(Data records)
#####
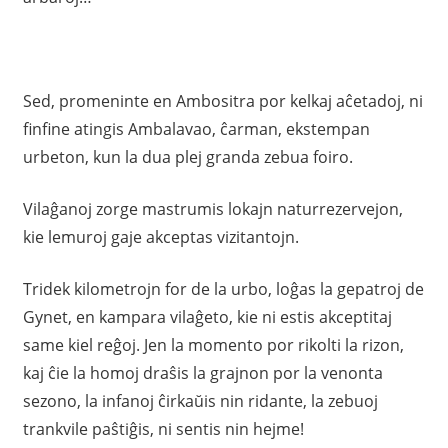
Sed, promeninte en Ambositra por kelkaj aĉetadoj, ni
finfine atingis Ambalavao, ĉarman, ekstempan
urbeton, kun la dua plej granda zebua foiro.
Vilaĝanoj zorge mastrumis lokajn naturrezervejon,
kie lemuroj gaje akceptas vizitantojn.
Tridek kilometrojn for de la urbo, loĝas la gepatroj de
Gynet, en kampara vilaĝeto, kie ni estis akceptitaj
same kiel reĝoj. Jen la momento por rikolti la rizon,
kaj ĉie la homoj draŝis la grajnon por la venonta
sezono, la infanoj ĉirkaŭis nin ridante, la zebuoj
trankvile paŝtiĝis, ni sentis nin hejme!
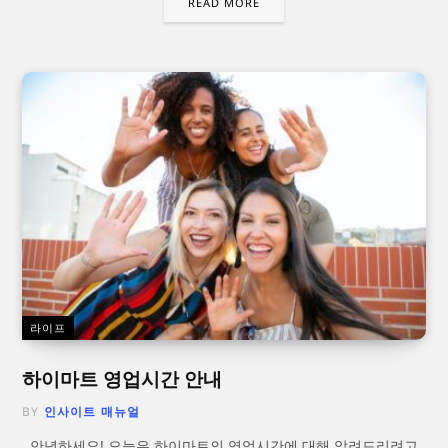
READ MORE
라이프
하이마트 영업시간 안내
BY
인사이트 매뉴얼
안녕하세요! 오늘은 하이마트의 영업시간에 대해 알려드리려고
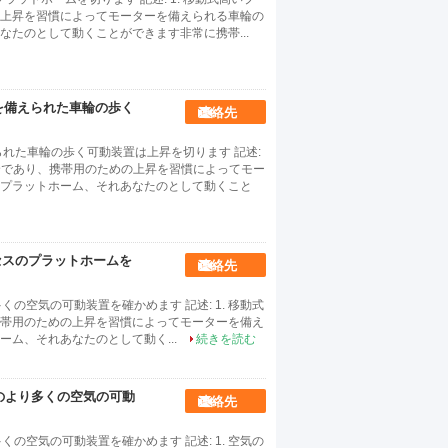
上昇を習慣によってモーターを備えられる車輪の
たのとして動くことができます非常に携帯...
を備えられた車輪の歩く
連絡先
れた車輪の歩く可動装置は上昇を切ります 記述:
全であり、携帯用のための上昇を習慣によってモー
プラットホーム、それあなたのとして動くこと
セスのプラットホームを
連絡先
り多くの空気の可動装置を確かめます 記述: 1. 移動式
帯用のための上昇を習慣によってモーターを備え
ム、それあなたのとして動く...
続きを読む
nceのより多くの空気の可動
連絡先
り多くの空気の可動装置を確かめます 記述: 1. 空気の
#####
Directions -
No pictures go in the copy. Set down all the data exactly.

Solution to this problem -
Sed, promeninte en Ambositra por kelkaj aĉetadoj, ni
finfine atingis Ambalavao, ĉarman, ekstempan
urbeton, kun la dua plej granda zebua foiro.
Vilaĝanoj zorge mastrumis lokajn naturrezervejon,
kie lemuroj gaje akceptas vizitantojn.
Tridek kilometrojn for de la urbo, loĝas la gepatroj de
Gynet, en kampara vilaĝeto, kie ni estis akceptitaj
same kiel reĝoj. Jen la momento por rikolti la rizon,
kaj ĉie la homoj draŝis la grajnon por la venonta
sezono, la infanoj ĉirkaŭis nin ridante, la zebuoj
trankvile paŝtiĝis, ni sentis nin hejme!
READ MORE
라이프
하이마트 영업시간 안내
BY
인사이트 매뉴얼
안녕하세요! 오늘은 하이마트의 영업시간에 대해 알려드리려고
上昇を習慣によってモーターを備えられる車輪の
たのとして動くことができます非常に携帯...
を備えられた車輪の歩く
連絡先
れた車輪の歩く可動装置は上昇を切ります 記述:
全であり、携帯用のための上昇を習慣によってモー
プラットホーム、それあなたのとして動くこと
セスのプラットホームを
連絡先
り多くの空気の可動装置を確かめます 記述: 1. 移動式
帯用のための上昇を習慣によってモーターを備え
ム、それあなたのとして動く...
続きを読む
nceのより多くの空気の可動
連絡先
り多くの空気の可動装置を確かめます 記述: 1. 空気の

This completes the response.